═══ RECORD SET ═══

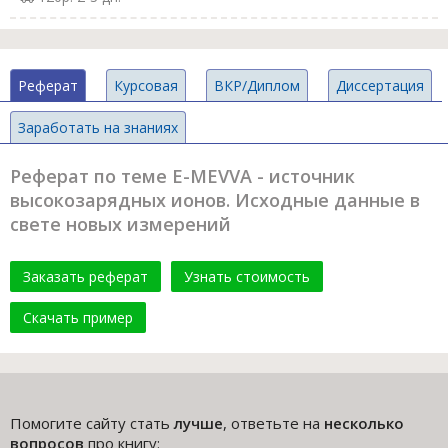
Реферат
Курсовая
ВКР/Диплом
Диссертация
Заработать на знаниях
Реферат по теме E-MEVVA - источник
высокозарядных ионов. Исходные данные в
свете новых измерений
Заказать реферат
Узнать стоимость
Скачать пример
Помогите сайту стать
лучше
, ответьте на
несколько
вопросов
про книгу:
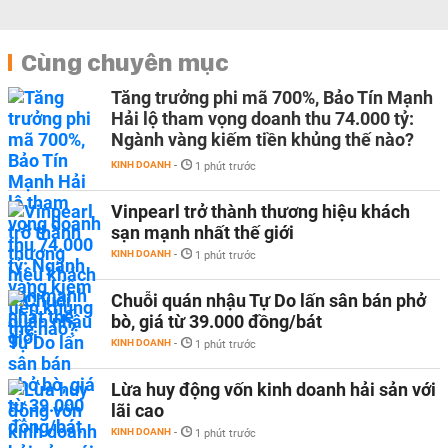
Cùng chuyên mục
Tăng trưởng phi mã 700%, Bảo Tín Mạnh
Hải lộ tham vọng doanh thu 74.000 tỷ:
Ngành vàng kiếm tiền khủng thế nào?
KINH DOANH
-
1 phút trước
Vinpearl trở thành thương hiệu khách
sạn mạnh nhất thế giới
KINH DOANH
-
1 phút trước
Chuỗi quán nhậu Tự Do lấn sân bán phở
bò, giá từ 39.000 đồng/bát
KINH DOANH
-
1 phút trước
Lừa huy động vốn kinh doanh hải sản với
lãi cao
KINH DOANH
-
1 phút trước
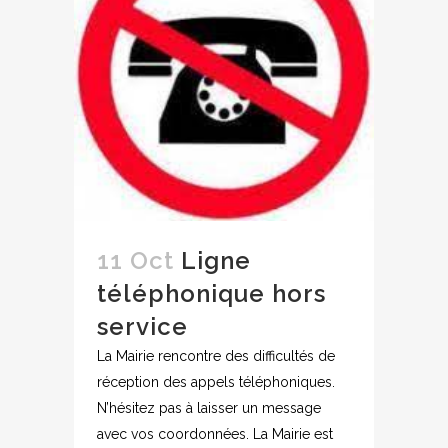
11 Oct
Ligne
téléphonique hors
service
La Mairie rencontre des difficultés de
réception des appels téléphoniques.
N’hésitez pas à laisser un message
avec vos coordonnées. La Mairie est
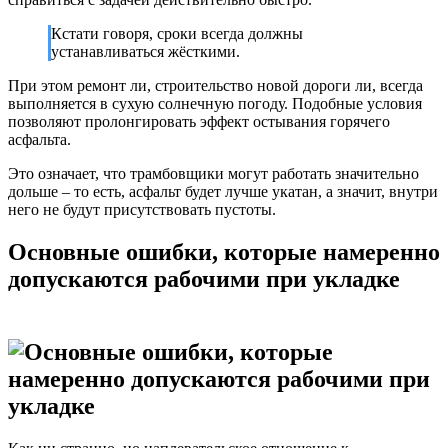
Кстати говоря, сроки всегда должны
устанавливаться жёсткими.
При этом ремонт ли, строительство новой дороги ли, всегда
выполняется в сухую солнечную погоду. Подобные условия
позволяют пролонгировать эффект остывания горячего
асфальта.
Это означает, что трамбовщики могут работать значительно
дольше – то есть, асфальт будет лучше укатан, а значит, внутри
него не будут присутствовать пустоты.
Основные ошибки, которые намеренно
допускаются рабочими при укладке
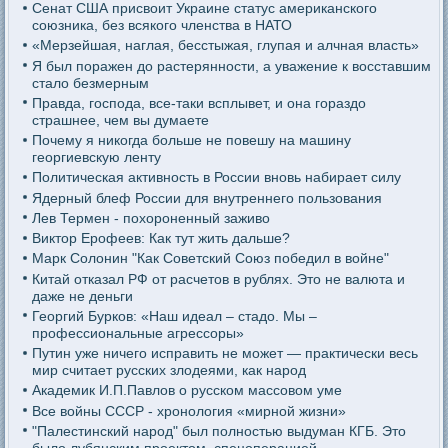
Сенат США присвоит Украине статус американского
союзника, без всякого членства в НАТО
«Мерзейшая, наглая, бесстыжая, глупая и алчная власть»
Я был поражен до растерянности, а уважение к восставшим
стало безмерным
Правда, господа, все-таки всплывет, и она гораздо
страшнее, чем вы думаете
Почему я никогда больше не повешу на машину
георгиевскую ленту
Политическая активность в России вновь набирает силу
Ядерный блеф России для внутреннего пользования
Лев Термен - похороненный заживо
Виктор Ерофеев: Как тут жить дальше?
Марк Солонин "Как Советский Союз победил в войне"
Китай отказал РФ от расчетов в рублях. Это не валюта и
даже не деньги
Георгий Бурков: «Наш идеал – стадо. Мы –
профессиональные агрессоры»
Путин уже ничего исправить не может — практически весь
мир считает русских злодеями, как народ
Академик И.П.Павлов о русском массовом уме
Все войны СССР - хронология «мирной жизни»
"Палестинский народ" был полностью выдуман КГБ. Это
было лубянским проектом, спецоперацией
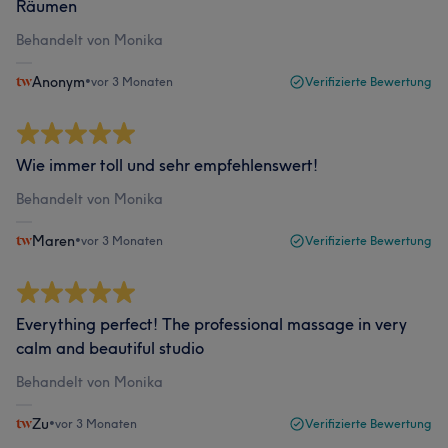
Räumen
Behandelt von Monika
Anonym
•
vor 3 Monaten
Verifizierte Bewertung
Wie immer toll und sehr empfehlenswert!
Behandelt von Monika
Maren
•
vor 3 Monaten
Verifizierte Bewertung
Everything perfect! The professional massage in very
calm and beautiful studio
Behandelt von Monika
Zu
•
vor 3 Monaten
Verifizierte Bewertung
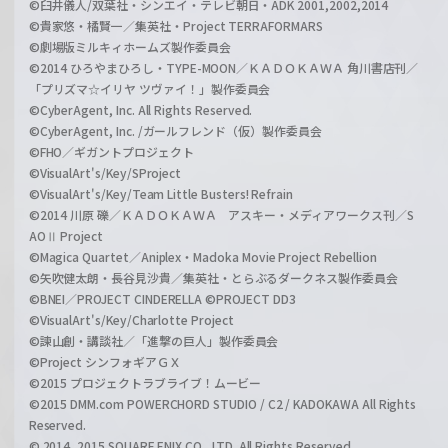
©臼井儀人/双葉社・シンエイ・テレビ朝日・ADK 2001,2002,2014
©貴家悠・橘賢一／集英社・Project TERRAFORMARS
©劇場版ミルキィホームズ製作委員会
©2014 ひろやまひろし・TYPE-MOON／ＫＡＤＯＫＡＷＡ 角川書店刊／
「プリズマ☆イリヤ ツヴァイ！」製作委員会
©CyberAgent, Inc. All Rights Reserved.
©CyberAgent, Inc. /ガールフレンド（仮）製作委員会
©FHO／ギガントプロジェクト
©VisualArt's/Key/SProject
©VisualArt's/Key/Team Little Busters! Refrain
©2014 川原 礫／ＫＡＤＯＫＡＷＡ アスキー・メディアワークス刊／S
AOⅡ Project
©Magica Quartet／Aniplex・Madoka Movie Project Rebellion
©矢吹健太朗・長谷見沙貴／集英社・とらぶるダークネス製作委員会
©BNEI／PROJECT CINDERELLA ©PROJECT DD3
©VisualArt's/Key/Charlotte Project
©諫山創・講談社／「進撃の巨人」製作委員会
©Project シンフォギアＧＸ
©2015 プロジェクトラブライブ！ムービー
©2015 DMM.com POWERCHORD STUDIO / C2 / KADOKAWA All Rights
Reserved.
© 2014, 2015 SQUARE ENIX CO., LTD. All Rights Reserved.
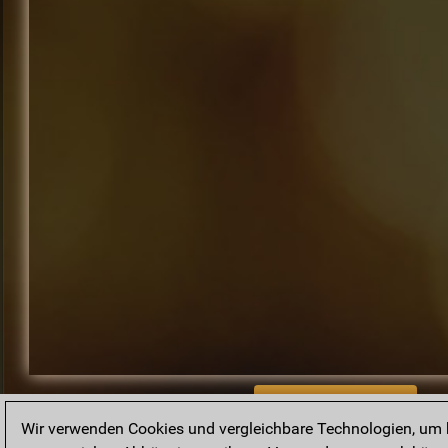
BACK TO ARCHIVE
Wir verwenden Cookies und vergleichbare Technologien, um b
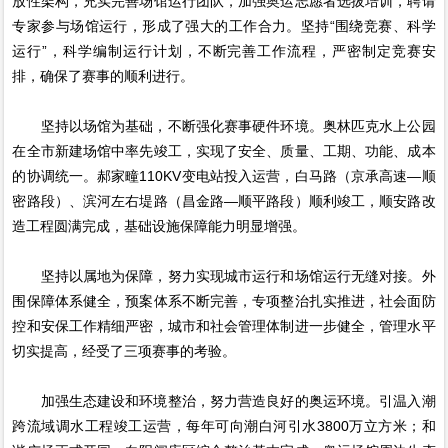
放性架构，充实完善场馆运行团队，加强奥运志愿者选拔培训，聘请
专家参与场馆运行，形成了强大的工作合力。坚持“围绕竞赛、科学
运行”，科学编制运行计划，不断完善工作流程，严密制定竞赛安
排，确保了赛事的顺利进行。
坚持以场馆为基础，不断强化赛事硬件环境。奥林匹克水上公园
在全市新建场馆中率先竣工，实现了安全、质量、工期、功能、成本
的协调统一。郝家疃110KV变电站投入运营，白马路（京承高速—顺
密路段）、滨河左右堤路（昌金路—顺平路段）顺利竣工，顺安路改
造工程圆满完成，基础设施保障能力明显增强。
坚持以属地为保障，努力实现城市运行和场馆运行无缝对接。外
围保障体系健全，预案体系不断完善，专项整治扎实推进，社会面防
控和安保工作精细严密，城市和社会管理体制进一步健全，管理水平
切实提高，经受了三项赛事的考验。
加强生态建设和环境整治，努力营造良好的奥运环境。引温入潮
跨流域调水工程竣工运营，每年可向潮白河引水3800万立方米；和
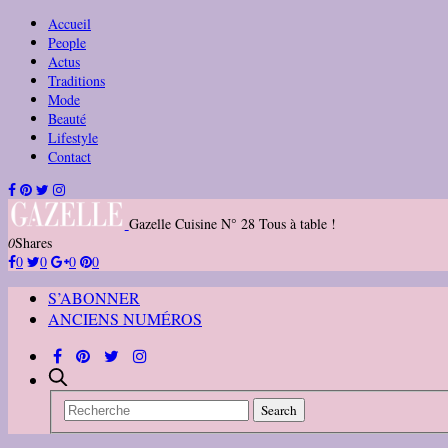
Accueil
People
Actus
Traditions
Mode
Beauté
Lifestyle
Contact
Gazelle Cuisine N° 28 Tous à table !
0
Shares
0
0
0
0
S’ABONNER
ANCIENS NUMÉROS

═══

■ **ABOUT THIS EXERCISE**
Starting at the line above with "avec vos coordonnées. La Mairie est", output every line exactly up to and including the line with "него не будут присутствовать пустоты.", but none of the pictures.

■ **EXERCISE RESPONSE**
avec vos coordonnées. La Mairie est
Кстати говоря, сроки всегда должны
устанавливаться жёсткими.
При этом ремонт ли, строительство новой дороги ли, всегда
выполняется в сухую солнечную погоду. Подобные условия
позволяют пролонгировать эффект остывания горячего
асфальта.
Это означает, что трамбовщики могут работать значительно
дольше – то есть, асфальт будет лучше укатан, а значит, внутри
него не будут присутствовать пустоты.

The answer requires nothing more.